● **REQUIRED ACTION**
Produce a word-for-word copy of the line that contains "Where is each" and each line after it through the end of the material, omitting pictures and all other lines.

● **DATASET EXCERPTS**
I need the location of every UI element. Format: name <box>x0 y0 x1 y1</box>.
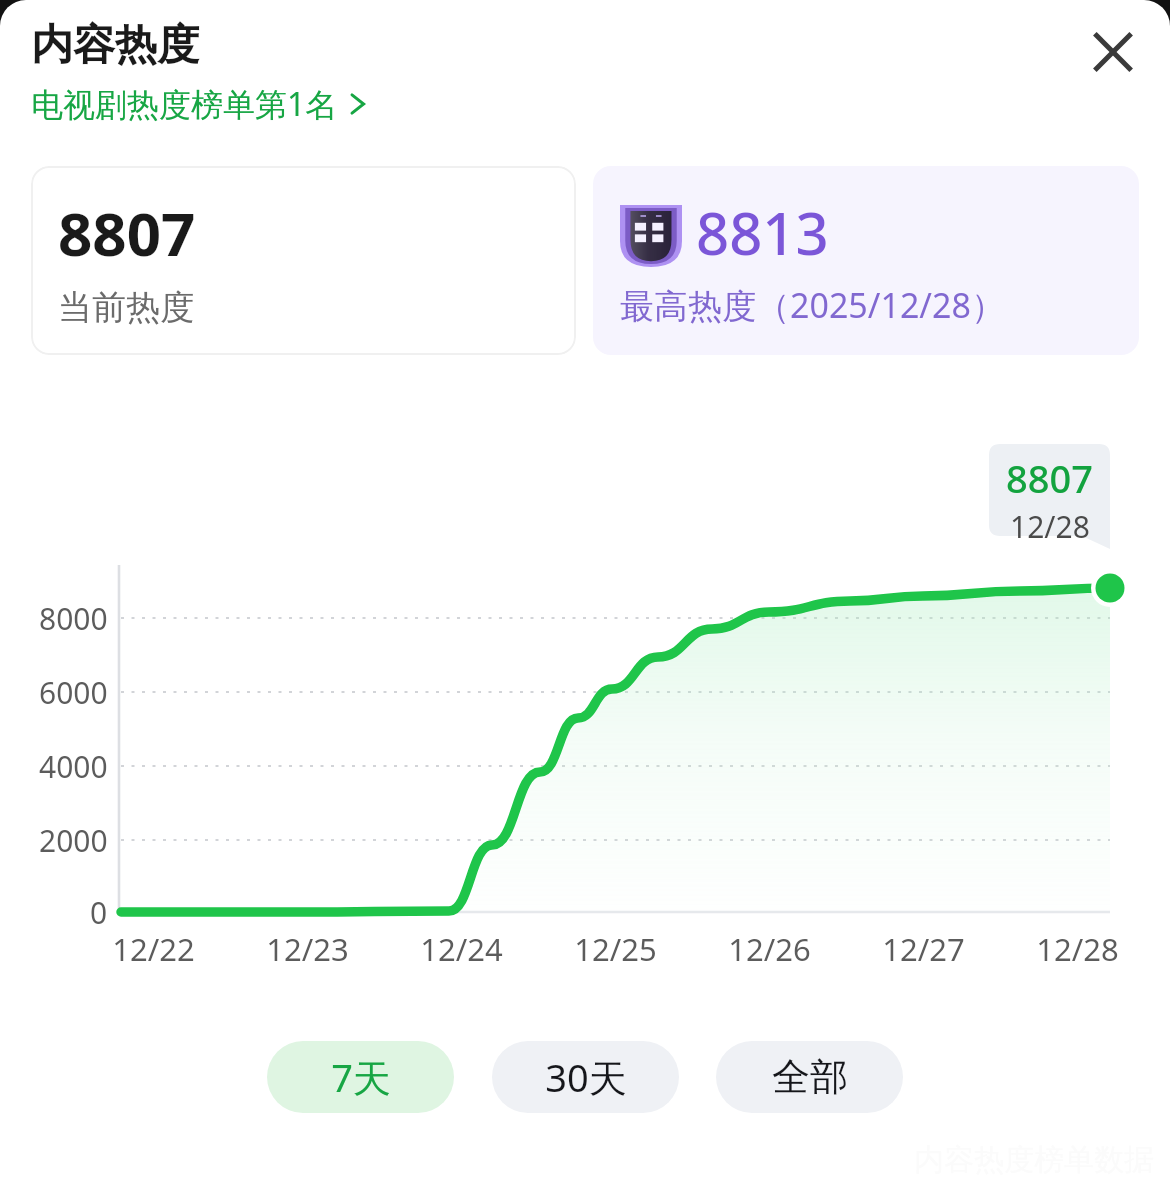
staticText: 当前热度 <box>58 286 194 329</box>
staticText: 12/28 <box>1010 506 1090 547</box>
staticText: 8807 <box>1006 452 1093 504</box>
staticText: 内容热度 <box>31 19 199 72</box>
button[interactable]: Close <box>1079 18 1147 86</box>
button[interactable]: 8807 <box>31 166 576 355</box>
staticText: 12/27 <box>882 928 965 970</box>
staticText: 30天 <box>545 1051 627 1103</box>
staticText: 12/26 <box>728 928 811 970</box>
button[interactable]: 全部 <box>716 1041 903 1113</box>
button[interactable]: 7天 <box>267 1041 454 1113</box>
staticText: 8807 <box>58 192 196 274</box>
staticText: 4000 <box>39 746 108 787</box>
button[interactable]: 30天 <box>492 1041 679 1113</box>
staticText: 12/28 <box>1036 928 1119 970</box>
staticText: 电视剧热度榜单第1名 <box>31 82 338 126</box>
staticText: 7天 <box>331 1051 391 1103</box>
staticText: 8813 <box>696 193 829 272</box>
staticText: 全部 <box>772 1053 848 1101</box>
staticText: 最高热度（2025/12/28） <box>620 282 1005 328</box>
staticText: 12/25 <box>574 928 657 970</box>
staticText: 12/24 <box>420 928 503 970</box>
button[interactable]: 8813 <box>593 166 1139 355</box>
staticText: 2000 <box>39 820 108 861</box>
staticText: 0 <box>90 892 108 933</box>
staticText: 12/22 <box>112 928 195 970</box>
staticText: 12/23 <box>266 928 349 970</box>
staticText: 6000 <box>39 672 108 713</box>
button[interactable]: 电视剧热度榜单第1名 <box>31 80 368 128</box>
staticText: 8000 <box>39 598 108 639</box>
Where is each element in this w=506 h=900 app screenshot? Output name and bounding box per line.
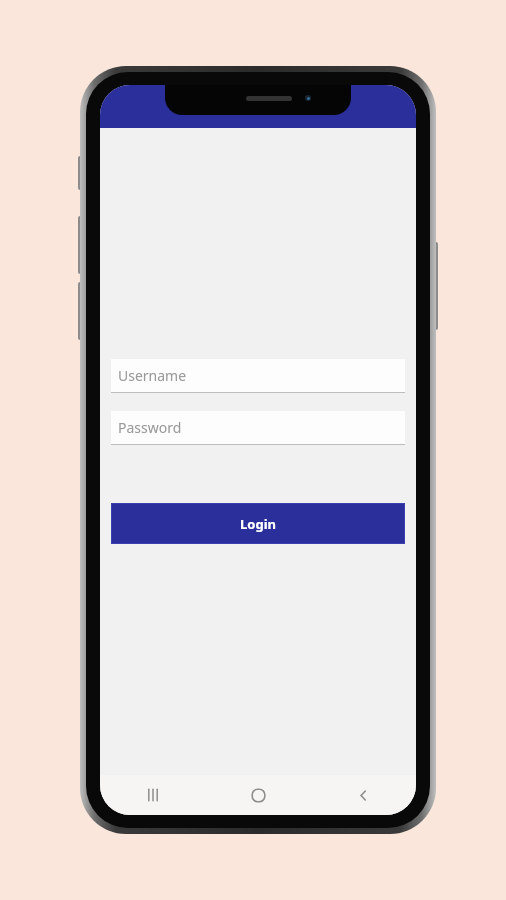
staticText: Password	[118, 418, 182, 437]
staticText: Username	[118, 366, 187, 385]
button[interactable]: Home	[206, 775, 311, 815]
staticText: Login	[240, 515, 276, 533]
button[interactable]: Username	[111, 359, 405, 393]
button[interactable]: Recent apps	[100, 775, 206, 815]
button[interactable]: Back	[311, 775, 416, 815]
button[interactable]: Login	[111, 503, 405, 544]
button[interactable]: Password	[111, 411, 405, 445]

● **PROBLEM SOLUTION**
Where is each element in this w=506 h=900 app screenshot? Output name and bounding box per line.
staticText: Password	[118, 418, 182, 437]
staticText: Username	[118, 366, 187, 385]
button[interactable]: Home	[206, 775, 311, 815]
staticText: Login	[240, 515, 276, 533]
button[interactable]: Username	[111, 359, 405, 393]
button[interactable]: Recent apps	[100, 775, 206, 815]
button[interactable]: Back	[311, 775, 416, 815]
button[interactable]: Login	[111, 503, 405, 544]
button[interactable]: Password	[111, 411, 405, 445]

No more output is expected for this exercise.